With respect to barriers, respondents reported decreases in ‘insufficient time’ (-23%; p < 0.01), ‘no barriers’ (-10%; p < 0.01), ‘lack of confidence’ (-2%; p < 0.01), ‘recent injury’ (-3%; p < 0.01) and ‘insufficient finances’ (-3%; p < 0.01). In contrast, respondents reported increases in ‘lack of motivation’ (+8%; p < 0.01), ‘no facility access’ (+41%; p < 0.01), ‘no equipment’ (+23%; p < 0.01), ‘increased anxiety’ (+8%; p < 0.01), and ‘lack of support’ (+6%; p < 0.01). Barriers to engage in physical activity including ‘no access to childcare’, ‘lack of enjoyment’ and ‘fear of injury’ did not change because of the pandemic (Fig 8).
All barriers listed showed a significant change (**p < 0.01). Barriers which increased significantly since COVID-19 include ‘lack of motivation’, ‘no facility access’, ‘no equipment’, ‘increased anxiety’ and ‘lack of support’. Barriers which decreased significantly during COVID-19 include ‘insufficient time’, ‘no barriers’, ‘lack of confidence’, ‘recent injury’ and ‘insufficient finances’. No change in barriers related to ‘lack of enjoyment’, ‘no access to childcare’ and ‘fear of injury’ (p > 0.05).
As an exploratory analysis, we conducted a series of linear regressions to determine whether self-reported levels of anxiety and depression predicted self-perceived barriers and motivators to exercise, and they did. Unsurprisingly, respondents who reported greater depressive symptoms were more likely to endorse ‘lack of self-motivation’ as a barrier to engaging in physical activity during the pandemic (F(1,1283) = 29.97, p < 0.01, R2 = 0.02). Respondents who reported greater symptoms of anxiety were more likely to endorse ‘stress relief’ as a motivator (F(1,1282) = 26.05, p < 0.01, R2 = 0.02) and ‘anxiety’ as a barrier (F(1,1283) = 7.16, p < 0.01, R2 = 0.01) to engage in physical activity during the pandemic.

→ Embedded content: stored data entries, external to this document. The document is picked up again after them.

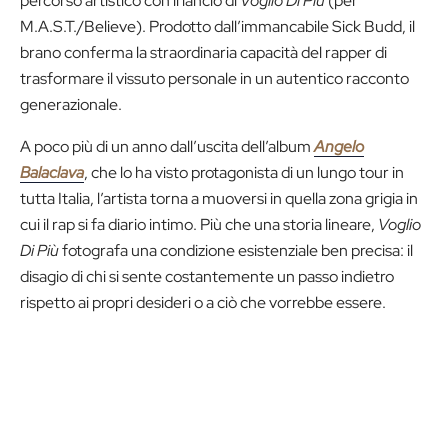
percorso artistico con il lancio di
Voglio Di Più
(per
M.A.S.T./Believe). Prodotto dall’immancabile Sick Budd, il
brano conferma la straordinaria capacità del rapper di
trasformare il vissuto personale in un autentico racconto
generazionale.
A poco più di un anno dall’uscita dell’album
Angelo
Balaclava
, che lo ha visto protagonista di un lungo tour in
tutta Italia, l’artista torna a muoversi in quella zona grigia in
cui il rap si fa diario intimo. Più che una storia lineare,
Voglio
Di Più
fotografa una condizione esistenziale ben precisa: il
disagio di chi si sente costantemente un passo indietro
rispetto ai propri desideri o a ciò che vorrebbe essere.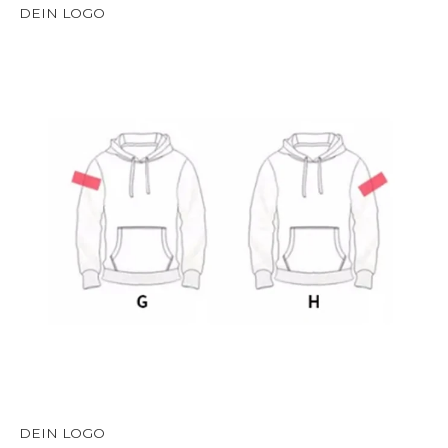
DEIN LOGO
DEIN LOGO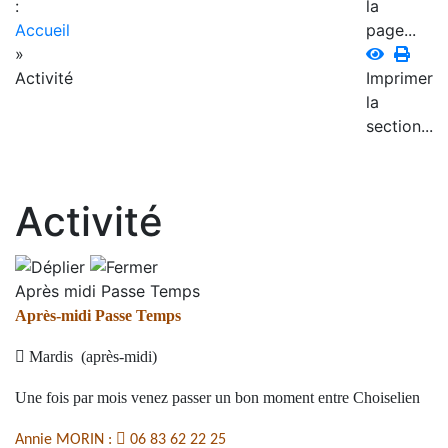
:
la
Accueil
page...
»
Activité
Imprimer
la
section...
Activité
Après midi Passe Temps
Après-midi Passe Temps

Mardis (après-midi)
Une fois par mois venez passer un bon moment entre Choiselien

Annie MORIN :
06 83 62 22 25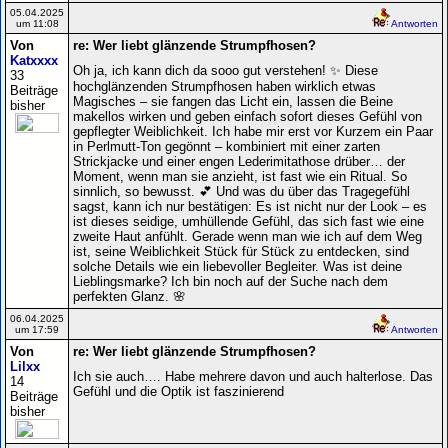
05.04.2025
um 11:08
Antworten
Von
re: Wer liebt glänzende Strumpfhosen?
Katxxxx
Oh ja, ich kann dich da sooo gut verstehen! ✨ Diese
33
hochglänzenden Strumpfhosen haben wirklich etwas
Beiträge
Magisches – sie fangen das Licht ein, lassen die Beine
bisher
makellos wirken und geben einfach sofort dieses Gefühl von
gepflegter Weiblichkeit. Ich habe mir erst vor Kurzem ein Paar
in Perlmutt-Ton gegönnt – kombiniert mit einer zarten
Strickjacke und einer engen Lederimitathose drüber… der
Moment, wenn man sie anzieht, ist fast wie ein Ritual. So
sinnlich, so bewusst. 💕 Und was du über das Tragegefühl
sagst, kann ich nur bestätigen: Es ist nicht nur der Look – es
ist dieses seidige, umhüllende Gefühl, das sich fast wie eine
zweite Haut anfühlt. Gerade wenn man wie ich auf dem Weg
ist, seine Weiblichkeit Stück für Stück zu entdecken, sind
solche Details wie ein liebevoller Begleiter. Was ist deine
Lieblingsmarke? Ich bin noch auf der Suche nach dem
perfekten Glanz. 🌸
06.04.2025
um 17:59
Antworten
Von
re: Wer liebt glänzende Strumpfhosen?
Lilxx
Ich sie auch…. Habe mehrere davon und auch halterlose. Das
14
Gefühl und die Optik ist faszinierend
Beiträge
bisher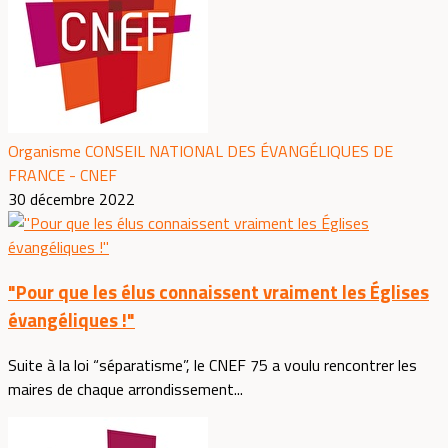
Organisme CONSEIL NATIONAL DES ÉVANGÉLIQUES DE
FRANCE - CNEF
30 décembre 2022
"Pour que les élus connaissent vraiment les Églises
évangéliques !"
Suite à la loi “séparatisme”, le CNEF 75 a voulu rencontrer les
maires de chaque arrondissement...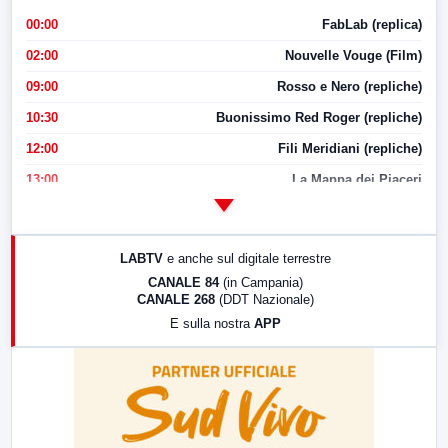
00:00
FabLab (replica)
02:00
Nouvelle Vouge (Film)
09:00
Rosso e Nero (repliche)
10:30
Buonissimo Red Roger (repliche)
12:00
Fili Meridiani (repliche)
13:00
La Mappa dei Piaceri
14:00
LabNews
17:00
LabNews (replica)
LABTV
e anche sul digitale terrestre
18:30
Di Faccia e di Profilo (repliche)
CANALE 84
(in Campania)
CANALE 268
(DDT Nazionale)
19:30
LabNews (Diretta)
E sulla nostra
APP
21:00
Free Sport
23:00
LabNews (replica)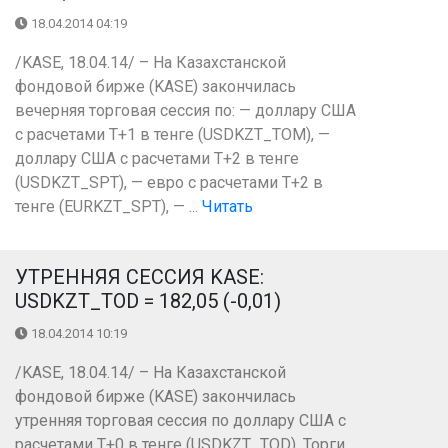
18.04.2014 04:19
/KASE, 18.04.14/ – На Казахстанской
фондовой бирже (KASE) закончилась
вечерняя торговая сессия по: — доллару США
с расчетами Т+1 в тенге (USDKZT_TOM), —
доллару США с расчетами Т+2 в тенге
(USDKZT_SPT), — евро с расчетами Т+2 в
тенге (EURKZT_SPT), — ...
Читать
УТРЕННЯЯ СЕССИЯ KASE:
USDKZT_TOD = 182,05 (-0,01)
18.04.2014 10:19
/KASE, 18.04.14/ – На Казахстанской
фондовой бирже (KASE) закончилась
утренняя торговая сессия по доллару США с
расчетами Т+0 в тенге (USDKZT_TOD). Торги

The present study examined the effect of the COVID-19 pandemic on the mental health, physical activity, and sedentary behavior of individuals undergoing pandemic lockdowns and physical distancing measures. Respondents reported higher psychological stress and moderate levels of anxiety and depression brought on by the pandemic. At the same time, the pandemic made it more difficult for them to be active, with aerobic activity down 11%, strength training down 30%, and sedentary time up 11% in comparison to their self-reported activity 6 months prior to the pandemic. Critically, respondents whose physical activity declined the most during the pandemic also experienced the worse mental health outcomes. Whereas, the respondents who maintained their physical activity levels, despite the pandemic, fared much better mentally.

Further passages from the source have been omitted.